Kraftvoll und melancholisch
Für Caitlin beginnt das neue Schuljahr ohne ihre beste Freundin Ingrid, die sich das Leben genommen hat. Caitlin versteht nicht, warum sie das getan hat und ertrinkt in ihren Schuldgefühlen, weil sie nichts ...

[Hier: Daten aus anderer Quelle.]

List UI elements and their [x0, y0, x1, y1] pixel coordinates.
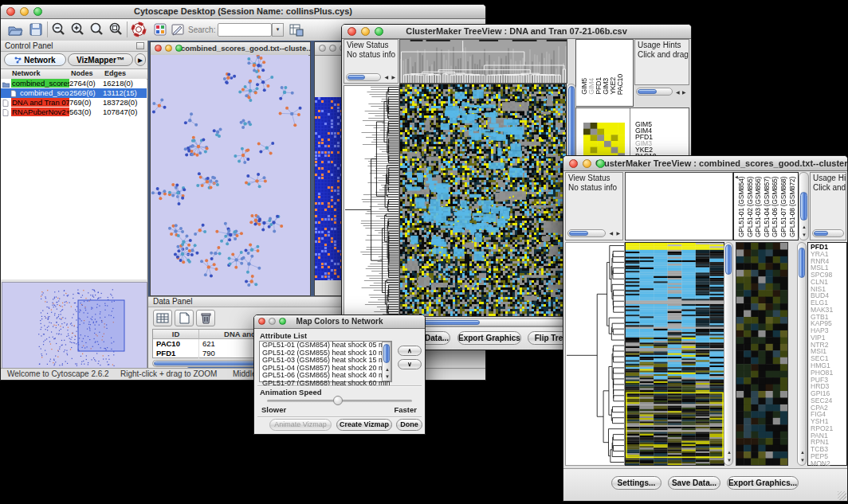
gene-label[interactable]: HMG1 — [811, 362, 846, 369]
gene-label[interactable]: FIG4 — [811, 411, 846, 418]
done-button[interactable]: Done — [396, 419, 422, 431]
birdseye-overview-canvas[interactable] — [2, 282, 147, 371]
tv2-global-heatmap-canvas[interactable] — [625, 242, 724, 466]
scroll-thumb[interactable] — [638, 89, 657, 94]
tv1-mini-heatmap-canvas[interactable] — [583, 123, 625, 159]
gene-label[interactable]: SEC1 — [811, 355, 846, 362]
gene-label[interactable]: KAP95 — [811, 320, 846, 327]
column-header-id[interactable]: ID — [153, 330, 199, 339]
scroll-thumb[interactable] — [383, 344, 390, 363]
tab-vizmapper[interactable]: VizMapper™ — [68, 53, 133, 66]
tv1-row-dendrogram-canvas[interactable] — [344, 85, 399, 318]
close-icon[interactable] — [155, 45, 162, 52]
tv1-hints-hscrollbar[interactable] — [636, 88, 673, 96]
network-row[interactable]: RNAPuberNov2+563(0)107847(0) — [1, 107, 147, 117]
minimize-icon[interactable] — [361, 27, 370, 36]
gene-label[interactable]: PAN1 — [811, 432, 846, 440]
tab-network[interactable]: Network — [4, 53, 66, 66]
zoom-window-icon[interactable] — [33, 7, 42, 16]
zoom-window-icon[interactable] — [175, 45, 183, 52]
resize-grip[interactable] — [838, 491, 846, 500]
help-lifering-icon[interactable] — [131, 21, 147, 37]
tv1-status-hscrollbar[interactable] — [346, 73, 381, 81]
minimize-icon[interactable] — [329, 45, 336, 52]
new-attribute-icon[interactable] — [175, 310, 194, 326]
scroll-left-icon[interactable]: ◀ — [384, 74, 388, 80]
gene-label[interactable]: GPI16 — [811, 390, 846, 397]
gene-label[interactable]: TCB3 — [811, 446, 846, 453]
gene-label[interactable]: ELG1 — [811, 299, 846, 307]
close-icon[interactable] — [569, 159, 578, 168]
zoom-out-icon[interactable] — [50, 21, 66, 37]
tv2-row-dendrogram-canvas[interactable] — [565, 242, 625, 466]
zoom-window-icon[interactable] — [596, 159, 605, 168]
minimize-icon[interactable] — [269, 318, 276, 325]
tv1-heatmap-canvas[interactable] — [399, 84, 567, 317]
main-titlebar[interactable]: Cytoscape Desktop (Session Name: collins… — [1, 5, 485, 19]
gene-label[interactable]: MON2 — [811, 460, 846, 467]
gene-label[interactable]: PFD1 — [811, 244, 846, 251]
save-data-button[interactable]: Save Data... — [668, 476, 720, 490]
gene-label[interactable]: RPO21 — [811, 425, 846, 432]
scroll-left-icon[interactable]: ◀ — [676, 89, 680, 96]
gene-label[interactable]: MSI1 — [811, 348, 846, 355]
tv2-hints-hscrollbar[interactable] — [812, 229, 844, 237]
gene-label[interactable]: NTR2 — [811, 342, 846, 349]
network-row[interactable]: combined_sco2569(6)13112(15) — [1, 88, 147, 98]
scroll-down-icon[interactable]: ▼ — [385, 373, 390, 380]
scroll-up-icon[interactable]: ▲ — [727, 449, 732, 455]
gene-label[interactable]: MAK31 — [811, 307, 846, 314]
scroll-right-icon[interactable]: ▶ — [682, 89, 686, 96]
close-icon[interactable] — [347, 27, 356, 36]
move-up-button[interactable]: ∧ — [398, 346, 422, 356]
create-vizmap-button[interactable]: Create Vizmap — [336, 419, 392, 431]
gene-label[interactable]: HAP3 — [811, 327, 846, 334]
attribute-list-item[interactable]: GPL51-02 (GSM855) heat shock 10 min — [260, 350, 391, 357]
gene-label[interactable]: GTB1 — [811, 314, 846, 321]
tab-overflow-arrow-icon[interactable]: ▶ — [135, 53, 146, 66]
search-input[interactable] — [218, 23, 272, 37]
search-dropdown-arrow-icon[interactable]: ▼ — [272, 23, 284, 37]
close-icon[interactable] — [258, 318, 265, 325]
scroll-thumb[interactable] — [800, 192, 807, 221]
gene-label[interactable]: NIS1 — [811, 286, 846, 293]
scroll-thumb[interactable] — [725, 244, 732, 275]
gene-label[interactable]: SPC98 — [811, 272, 846, 279]
save-icon[interactable] — [28, 21, 44, 37]
tv1-column-dendrogram-canvas[interactable] — [399, 39, 567, 84]
scroll-thumb[interactable] — [347, 75, 365, 80]
scroll-thumb[interactable] — [799, 248, 805, 278]
scroll-down-icon[interactable]: ▼ — [727, 457, 732, 463]
network-graph-canvas[interactable] — [151, 55, 308, 294]
zoom-fit-icon[interactable] — [108, 21, 124, 37]
float-panel-icon[interactable] — [136, 42, 144, 49]
move-down-button[interactable]: ∨ — [398, 359, 422, 369]
minimize-icon[interactable] — [165, 45, 172, 52]
export-graphics-button[interactable]: Export Graphics... — [457, 331, 521, 345]
settings-button[interactable]: Settings... — [611, 476, 662, 490]
gene-label[interactable]: PEP5 — [811, 453, 846, 460]
animate-vizmap-button[interactable]: Animate Vizmap — [269, 419, 332, 431]
cell-id[interactable]: PFD1 — [153, 349, 199, 358]
gene-label[interactable]: YSH1 — [811, 418, 846, 425]
scroll-up-icon[interactable]: ▲ — [802, 224, 807, 230]
tv2-heat-vscrollbar[interactable]: ▲ ▼ — [724, 242, 733, 466]
attribute-list-vscrollbar[interactable]: ▲ ▼ — [382, 342, 391, 381]
gene-label[interactable]: MSL1 — [811, 264, 846, 272]
attribute-list-item[interactable]: GPL51-06 (GSM865) heat shock 40 min — [260, 372, 391, 380]
scroll-left-icon[interactable]: ◀ — [609, 230, 613, 236]
gene-label[interactable]: PUF3 — [811, 377, 846, 384]
gene-label[interactable]: HRD3 — [811, 383, 846, 390]
scroll-right-icon[interactable]: ▶ — [391, 74, 395, 80]
dialog-titlebar[interactable]: Map Colors to Network — [254, 315, 425, 329]
tv2-collabel-vscrollbar[interactable]: ▲ ▼ — [799, 172, 809, 240]
scroll-thumb[interactable] — [569, 231, 588, 236]
gene-label[interactable]: VIP1 — [811, 334, 846, 342]
minimize-icon[interactable] — [20, 7, 29, 16]
network-row[interactable]: combined_scores2764(0)16218(0) — [1, 79, 147, 88]
zoom-window-icon[interactable] — [279, 318, 286, 325]
treeview2-titlebar[interactable]: ClusterMaker TreeView : combined_scores_… — [563, 156, 847, 171]
zoom-selected-icon[interactable] — [88, 21, 104, 37]
delete-attribute-trash-icon[interactable] — [196, 310, 215, 326]
table-mode-icon[interactable] — [153, 310, 172, 326]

Für Caitlin beginnt das neue Schuljahr ohne ihre beste Freundin Ingrid, die sich das Leben genommen hat. Caitlin versteht nicht, warum sie das getan hat und ertrinkt in ihren Schuldgefühlen, weil sie nichts gemerkt und es verhindert hat. Alles was in ihrem bisherigen Leben wichtig war, ist plötzlich bedeutungslos geworden. Den Führerschein machen, tolle Fotos für den Fotokurs schießen und über die Lehrerin lästern. Alle diese Dinge haben sie immer zusammen gemacht und jetzt ist Caitlin allein. In ihrer Trauer blockt sie die gutgemeinten Ratschläge und Gesprächsversuche ihrer Eltern ab und verzieht sich fast jede Nacht in ihr verwaistes Auto.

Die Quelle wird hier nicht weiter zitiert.